Combining nanoparticles grown by ALD and MOFs for gas separation and catalysis applications

Matthieu Weber and Mikhael Bechelany

Abstract

Supported metallic nanoparticles (NPs) are essential for many important chemical processes. In order to implement precisely tuned NPs in miniaturized devices by compatible processes, novel nanoengineering routes must be explored. Atomic layer deposition (ALD), a scalable vapor phase technology typically used for the deposition of thin films, represents a promising new route for the synthesis of supported metallic NPs. Metal–organic frameworks (MOFs) are a new exciting class of crystalline porous materials that have attracted much attention in the recent years. Since the size of their pores can be precisely adjusted, these nanomaterials permit highly selective separation and catalytic processes. The combination of NPs and MOF is an emerging area opening numbers of applications, which still faces considerable challenges, and new routes need to be explored for the synthesis of these NPs/MOF nanocomposites. The aim of this paper is double: first, it aims to briefly present the ALD route and its use for the synthesis of metallic NPs.
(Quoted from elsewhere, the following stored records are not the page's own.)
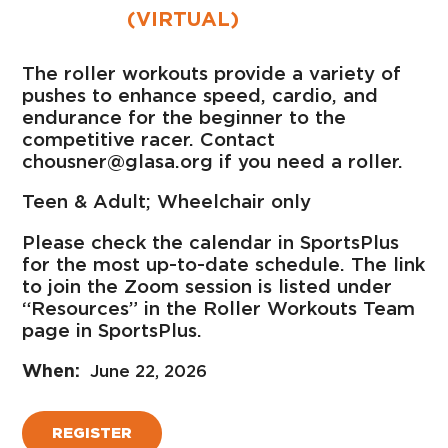
(VIRTUAL)
The roller workouts provide a variety of
pushes to enhance speed, cardio, and
endurance for the beginner to the
competitive racer. Contact
chousner@glasa.org if you need a roller.
Teen & Adult; Wheelchair only
Please check the calendar in SportsPlus
for the most up-to-date schedule. The link
to join the Zoom session is listed under
“Resources” in the Roller Workouts Team
page in SportsPlus.
June 22, 2026
REGISTER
Second, the combination of ALD-grown NPs and MOFs has been explored for the synthesis of Pd NPs/MOF ZIF-8, and several selected examples were ALD-grown NPs and MOFs have been combined and applied gas separation and catalysis will be presented.

Introduction

Metallic nanoparticles (NPs) have gained a lot of interest in research because they can be applied in many different fields, such as biomedicine [1], magnetic recording [2], plasmonics [3], water purification [4] and, most importantly, heterogeneous catalysis [5], [6]. Heterogeneous catalysis is by far the main application of metallic NPs. Supported metallic NPs are employed as nanocatalysts in many important technologies, for example in oil refining, automobile emission control, or fuel cells [6], [7].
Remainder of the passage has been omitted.